Bala R M, Lopatka J, Leung A, McCoy E, McArthur R G
J Clin Endocrinol Metab. 1981 Mar;52(3):508-12. doi: 10.1210/jcem-52-3-508.
Immunoreactive somatomedin (IRSM) levels in term pregnancy material sera (MS) and newborn cord sera (CS) were higher and lower, respectively, than those in normal adults. IRSM levels in MS and CS were not correlated, suggesting that SM dose not cross the placenta. The similar levels of IRSM in arterial and venous CS suggest that the placenta does not produce SM. IRSM levels in CS were higher than those in newborn sera and were correlated with day 1 newborn sera, suggesting that the placenta may regulate fetal serum IRSM levels. Serum IRSM levels in normal children gradually increased from birth to peak levels at puberty. The mean levels of serum IRSM reached peak levels 2 yr earlier in females. Males near pubertal age with constitutionally delayed growth had lower serum IRSM levels than age-matched controls. Diagnostic measurements of serum IRSM in children requires comparison with age- and sex-matched controls. Serum SM levels may only approximately reflect the local concentrations or activities of SM in various tissues.

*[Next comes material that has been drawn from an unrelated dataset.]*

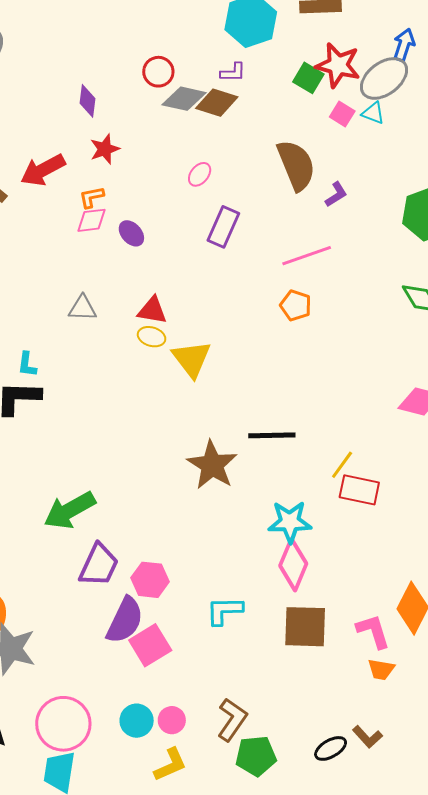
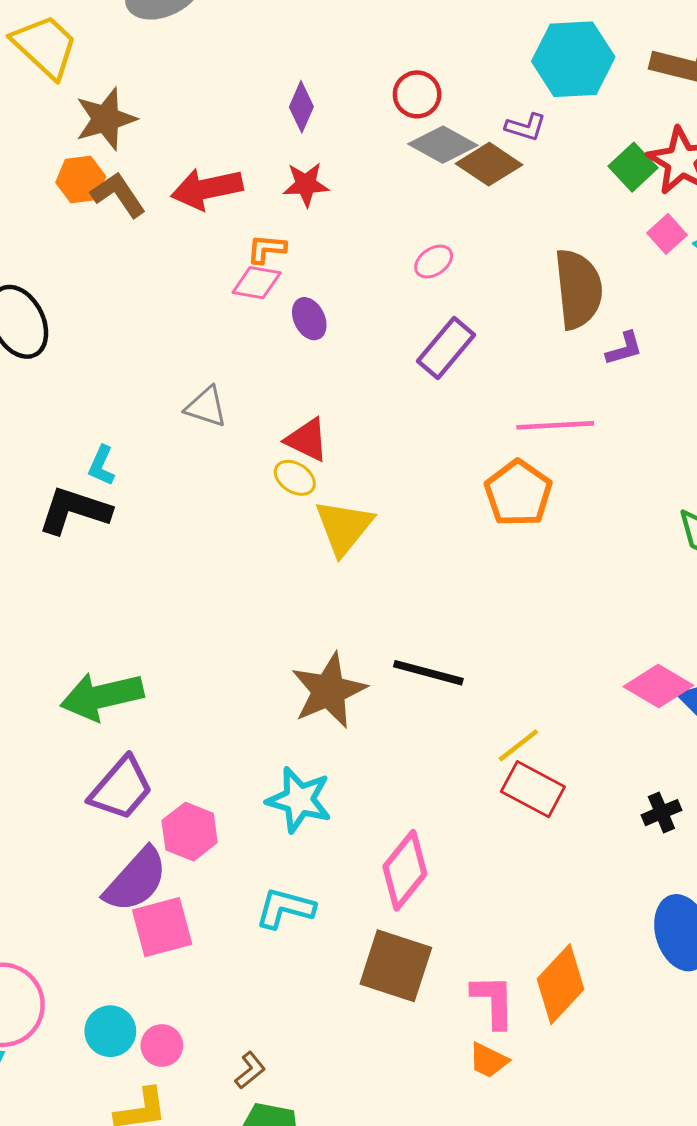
orange pentagon: (296, 305) -> (518, 493), size x1.4
cyan star: (290, 522) -> (299, 800), moved
brown L-shape: (232, 720) -> (250, 1070), size x0.6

足月妊娠孕妇血清(MS)和新生儿脐带血清(CS)中免疫反应性生长调节素(IRSM)水平分别高于和低于正常成年人。MS和CS中的IRSM水平不相关,提示生长调节素不通过胎盘。动脉血和静脉血CS中IRSM水平相似,提示胎盘不产生生长调节素。CS中的IRSM水平高于新生儿血清,且与出生第1天的新生儿血清相关,提示胎盘可能调节胎儿血清IRSM水平。正常儿童血清IRSM水平从出生到青春期逐渐升高至峰值水平。女性血清IRSM平均水平达到峰值的时间比男性早2年。体质性生长发育延迟的青春期前男性血清IRSM水平低于年龄匹配的对照组。儿童血清IRSM的诊断性检测需要与年龄和性别匹配的对照组进行比较。血清生长调节素水平可能仅大致反映其在各种组织中的局部浓度或活性。